Global BLAST analysis
BLAST analysis of the 13048 sequences was performed in both genic and intergenic nucleotide databases (Table 3). 931 sequences recorded hits in the two distinct databases with exactly the same score and it was thus impossible to assign them to either a genic or an intergenic location. 42.6% of the sequences were located to intergenic sequences, which makes them candidates for siRNAs associated with silencing of these regions through DNA methylation and chromatin modification. Among 50.3% of sequences matching the genic part of the genome, around 1% are associated with post-transcriptional silencing RNAs (miRNAs and tasiRNAs), the focus of this paper. Close to 19.5% (2537) of identified small RNAs correspond to protein-coding genes suggesting the regulation of the corresponding transcripts by silencing RNA pathways (see below). Other sequences exactly match transposable element (TE) genes, which agrees with reports of abundant siRNAs silencing TEs in Arabidopsis mature pollen [19]. A significant proportion (26.4%) of the small RNA sequences share homology with genic parts of the genome corresponding to ubiquitous and highly expressed structural RNAs such as rRNA or tRNA. This is a common occurrence in small RNA sequencing analyses, presumably arising from their abundance as normal cellular degradation products. A very small proportion of small RNAs (0.8%) correspond to mitochondrial small RNAs and less than 0.3% correspond to chloroplastic small RNAs.

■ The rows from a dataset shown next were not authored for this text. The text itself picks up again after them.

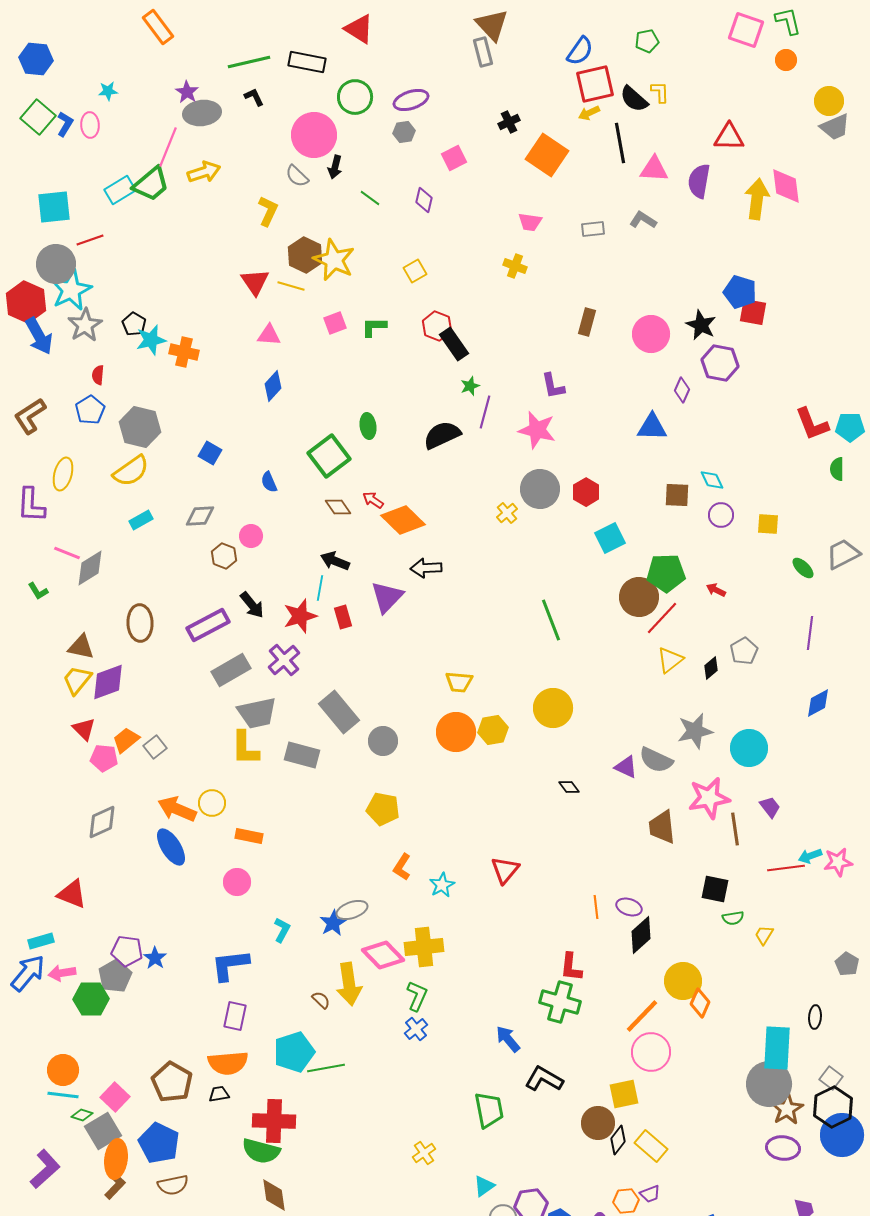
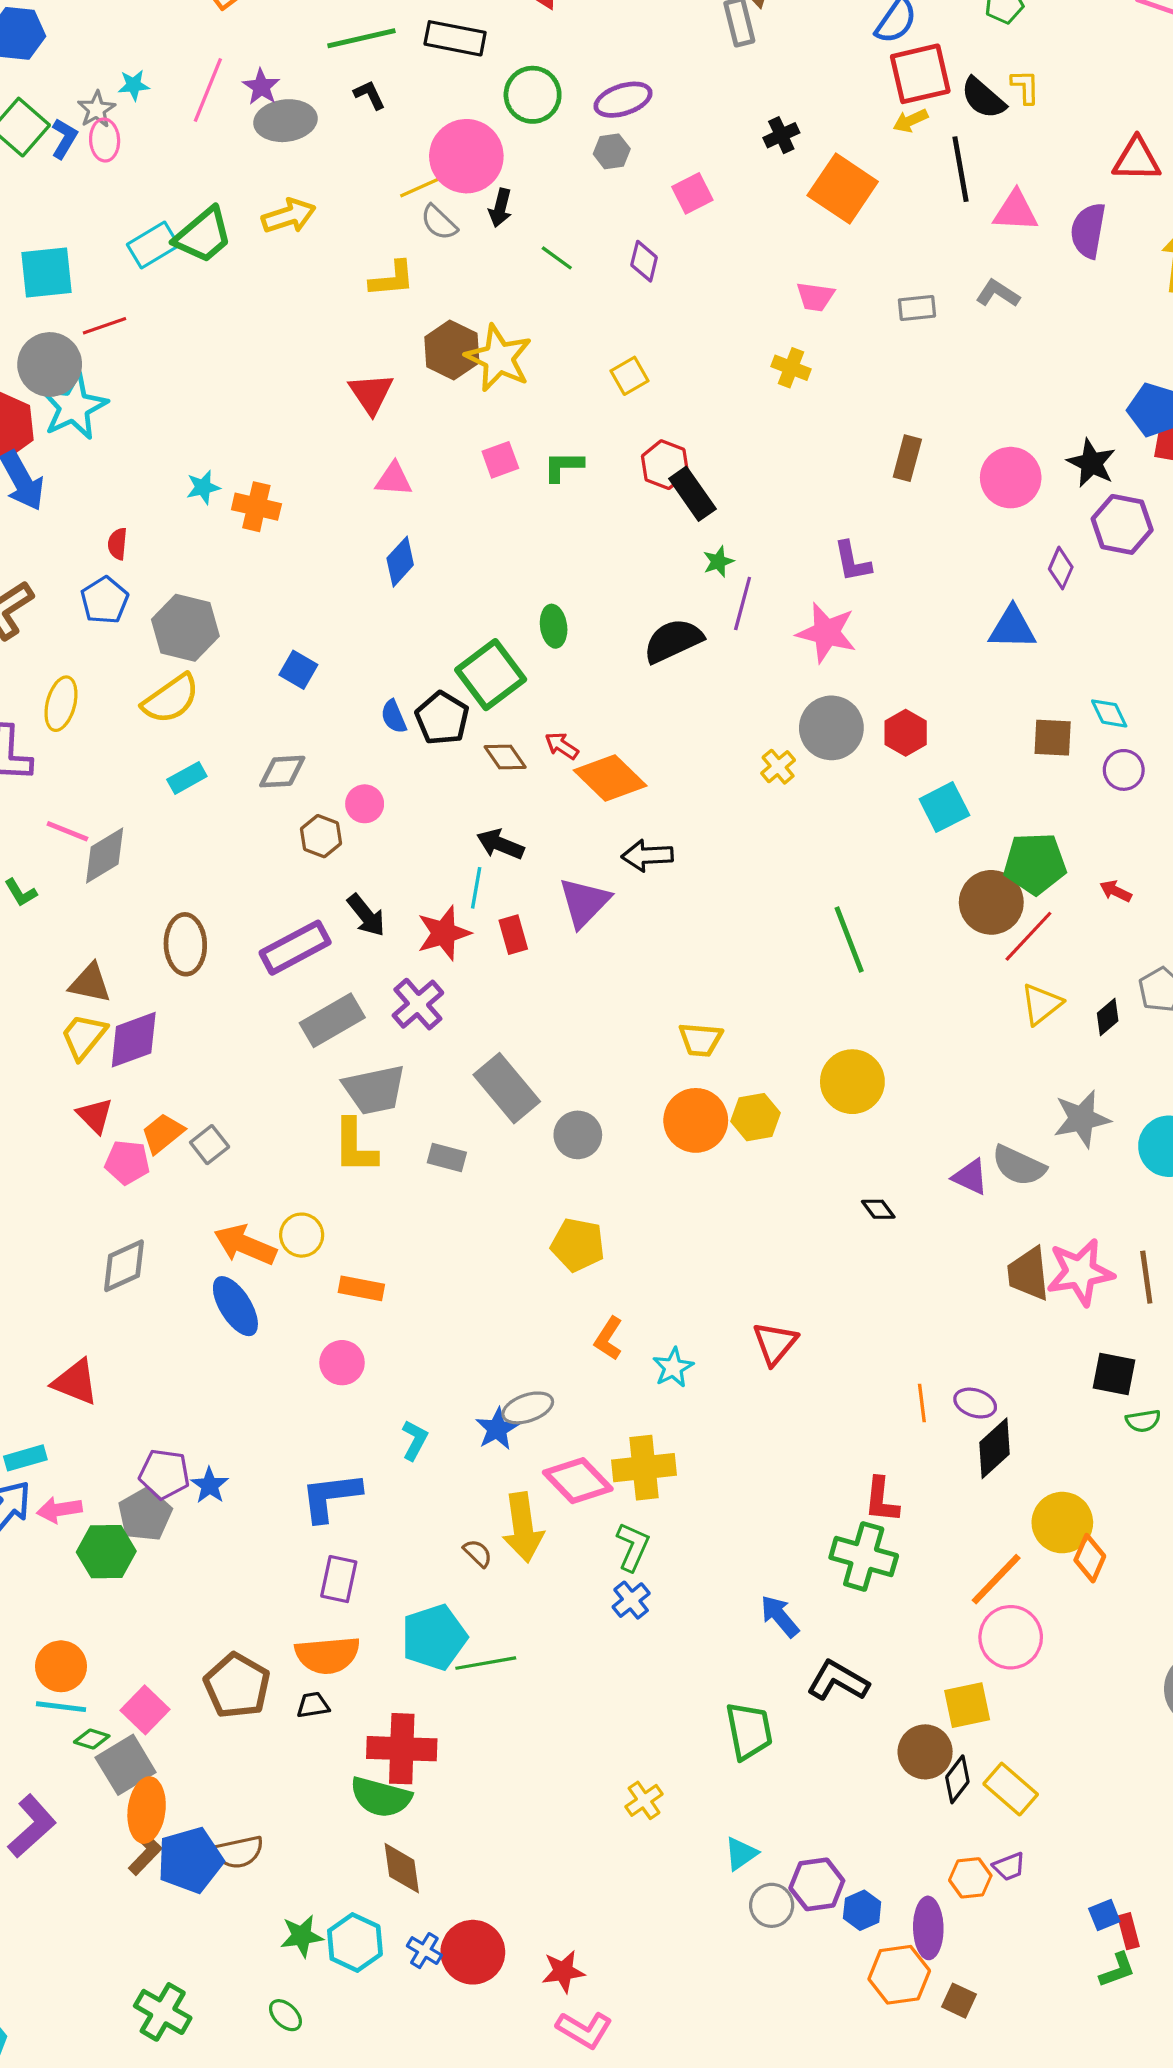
pink line: (168, 147) -> (208, 90), moved
yellow L-shape: (268, 211) -> (392, 279), turned 60
yellow line: (291, 286) -> (421, 187), moved, turned -40
black pentagon: (134, 324) -> (442, 718), moved, size x1.4
gray star: (85, 325) -> (97, 109), moved, size x0.7
cyan star: (151, 340) -> (203, 487), size x0.7
gray rectangle: (302, 755) -> (447, 1158), size x0.7
pink star: (709, 798) -> (1080, 1272), moved
blue pentagon: (159, 1143) -> (190, 1860), moved, turned 30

Identification and quantitative RT-PCR validation of known microRNAs
BLASTN analysis of the 31239 unique sequences with 0, 1 or 2 mismatches led to the identification of 32 known Arabidopsis microRNAs corresponding to 396 reads (Table 4). Some miR* instead of, or in addition to the miR were also identified for the miR827, miR396 and miR829 families. The major proportion of the identified microRNAs target transcription factors, with 63 reads (16%) for miR156/157 (targeting SPL family), 38 reads (9.6%) for miR172 (targeting AP2 family) and 26 reads (6.6%) for miR159 (targeting MYB/TCP family). Another important category of identified microRNAs targets the PPR protein family with 65 reads (16.4%) for miR158 and 45 (11.4%) for miR161.

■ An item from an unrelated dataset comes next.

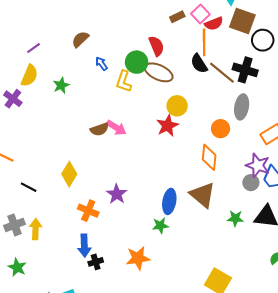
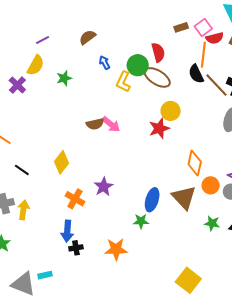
orange circle: (221, 129) -> (211, 185), moved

Interestingly, several components of the different epigenetic pathways seem to be targeted by microRNAs in pollen. miR168 (19 reads) and miR403 (7 reads) were detected, targeting ARGONAUTE1 and ARGONAUTE2 respectively. One single read of miR162 which targets DCL1 has also been detected. MiR773 and miR778 that target methyltransferases (MET2, a DNA methyltransferase, and two SUVH histone methyltransferases respectively) are also present. The remaining microRNAs target genes involved in hormone response like AUXIN-RESPONSE FACTORs (miR160 and miR167, 5 reads), genes involved in general metabolism or those having no identified targets.
miR173 and miR390 (16 reads) that target TAS genes are also detectable which suggests activity of the tasiRNA pathway, where initial cleavage of the TAS transcripts by these miRNAs is required to initiate tasiRNA biogenesis. Nine of the 33 detected microRNAs were singletons, which leaves open the possibility that their expression levels are either similar, or that the number of sequencing reads in this study was insufficient to resolve differences in their expression levels. Digital gene expression of small RNAs has recently been demonstrated to generate systematic and reproducible biases [22], highlighting the importance of further quantitative analysis by RT-PCR to confirm relative abundance of small RNAs.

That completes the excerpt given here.